[Task data]

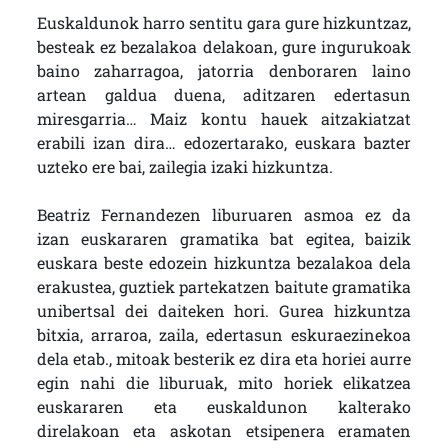
Euskaldunok harro sentitu gara gure hizkuntzaz,
besteak ez bezalakoa delakoan, gure ingurukoak
baino zaharragoa, jatorria denboraren laino
artean galdua duena, aditzaren edertasun
miresgarria… Maiz kontu hauek aitzakiatzat
erabili izan dira… edozertarako, euskara bazter
uzteko ere bai, zailegia izaki hizkuntza.
Beatriz Fernandezen liburuaren asmoa ez da
izan euskararen gramatika bat egitea, baizik
euskara beste edozein hizkuntza bezalakoa dela
erakustea, guztiek partekatzen baitute gramatika
unibertsal dei daiteken hori. Gurea hizkuntza
bitxia, arraroa, zaila, edertasun eskuraezinekoa
dela etab., mitoak besterik ez dira eta horiei aurre
egin nahi die liburuak, mito horiek elikatzea
euskararen eta euskaldunon kalterako
direlakoan eta askotan etsipenera eramaten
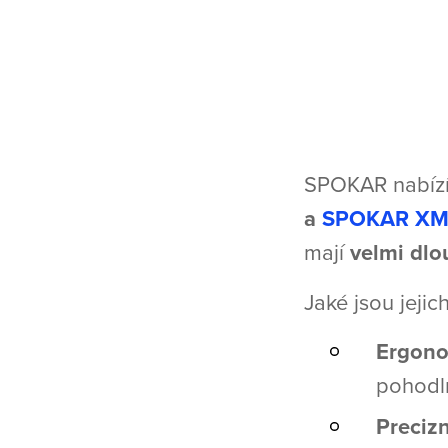
SPOKAR nabízí
a
SPOKAR XM
mají
velmi dlo
Jaké jsou jejic
Ergono
pohodl
Precizn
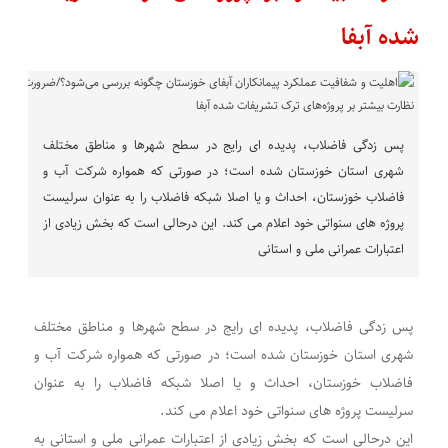
شده آبفا
پس زدگی فاضلاب، پدیده ای رایج در سطح شهرها و مناطق مختلف
شهری استان خوزستان شده است؛ در صورتی که همواره شرکت آب و
فاضلاب خوزستان، احداث و یا اصلا شبکه فاضلاب را به عنوان سرلیست
پروژه های سنواتی خود اعلام می کند. این درحالی است که بخش زیادی از
اعتبارات عمرانی ملی و استانی
پس زدگی فاضلاب، پدیده ای رایج در سطح شهرها و مناطق مختلف
شهری استان خوزستان شده است؛ در صورتی که همواره شرکت آب و
فاضلاب خوزستان، احداث و یا اصلا شبکه فاضلاب را به عنوان
سرلیست پروژه های سنواتی خود اعلام می کند.
این درحالی است که بخش زیادی از اعتبارات عمرانی ملی و استانی به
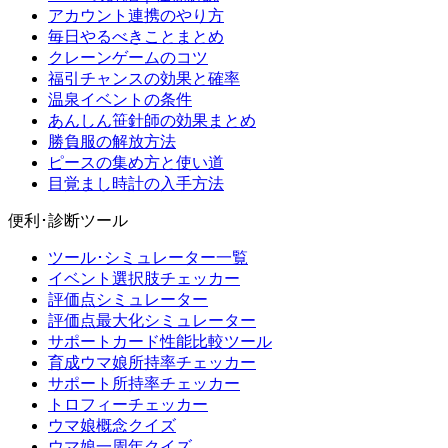
アカウント連携のやり方
毎日やるべきことまとめ
クレーンゲームのコツ
福引チャンスの効果と確率
温泉イベントの条件
あんしん笹針師の効果まとめ
勝負服の解放方法
ピースの集め方と使い道
目覚まし時計の入手方法
便利･診断ツール
ツール･シミュレーター一覧
イベント選択肢チェッカー
評価点シミュレーター
評価点最大化シミュレーター
サポートカード性能比較ツール
育成ウマ娘所持率チェッカー
サポート所持率チェッカー
トロフィーチェッカー
ウマ娘概念クイズ
ウマ娘一周年クイズ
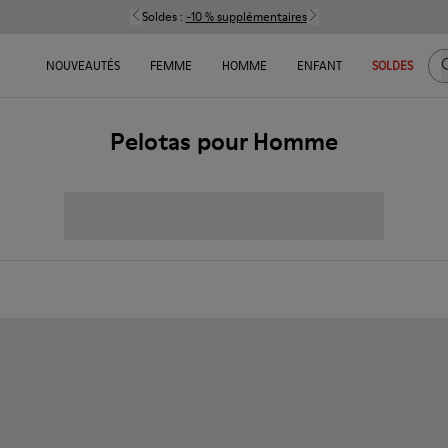
Soldes :
-10 % supplémentaires
C
NOUVEAUTÉS
FEMME
HOMME
ENFANT
SOLDES
Pelotas pour Homme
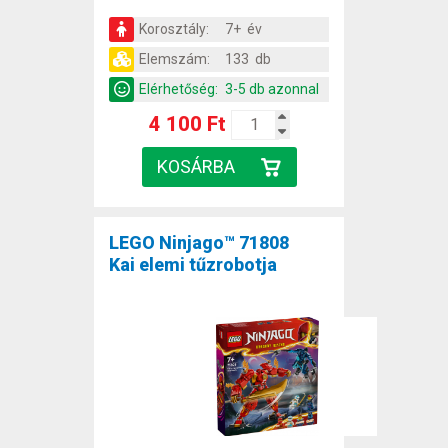
Korosztály:
7+ év
Elemszám:
133 db
Elérhetőség:
3-5 db azonnal
4 100 Ft
LEGO Ninjago™ 71808
Kai elemi tűzrobotja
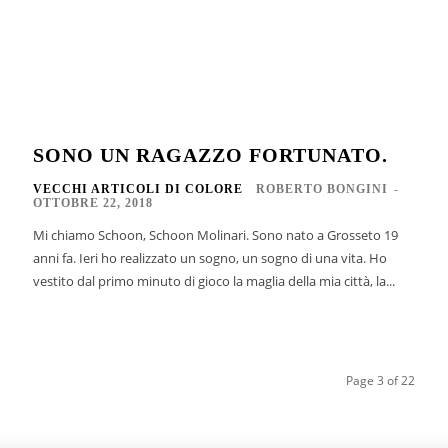
SONO UN RAGAZZO FORTUNATO.
VECCHI ARTICOLI DI COLORE
ROBERTO BONGINI
-
OTTOBRE 22, 2018
Mi chiamo Schoon, Schoon Molinari. Sono nato a Grosseto 19
anni fa. Ieri ho realizzato un sogno, un sogno di una vita. Ho
vestito dal primo minuto di gioco la maglia della mia città, la...
Page 3 of 22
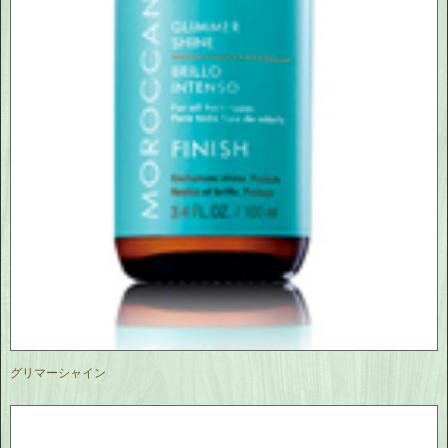
グリマーシャイン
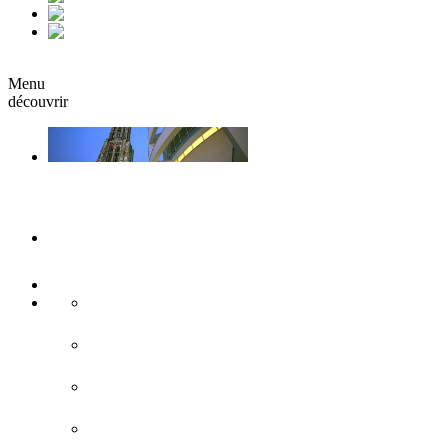
fr
it
Réserver
Menu
découvrir
Ulm & Neu-Ulm
Musées & Expositions
Attractions touristiques
Sites historiques
L'architecture moderne
Eglises & monastères
Forteresse de Ulm/Neu-Ulm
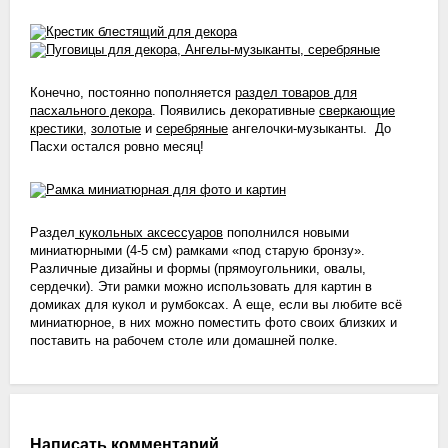
Конечно, постоянно пополняется
раздел товаров для
пасхального декора
. Появились декоративные
сверкающие
крестики
,
золотые
и
серебряные
ангелочки-музыканты. До
Пасхи остался ровно месяц!
Раздел
кукольных аксессуаров
пополнился новыми
миниатюрными (4-5 см) рамками «под старую бронзу».
Различные дизайны и формы (прямоугольники, овалы,
сердечки). Эти рамки можно использовать для картин в
домиках для кукол и румбоксах. А еще, если вы любите всё
миниатюрное, в них можно поместить фото своих близких и
поставить на рабочем столе или домашней полке.
Написать комментарий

[Task description] I need every line of the material that includes "شبکه", so please copy them out.

[The answer]
فاضلاب خوزستان، احداث و یا اصلا شبکه فاضلاب را به عنوان سرلیست
فاضلاب خوزستان، احداث و یا اصلا شبکه فاضلاب را به عنوان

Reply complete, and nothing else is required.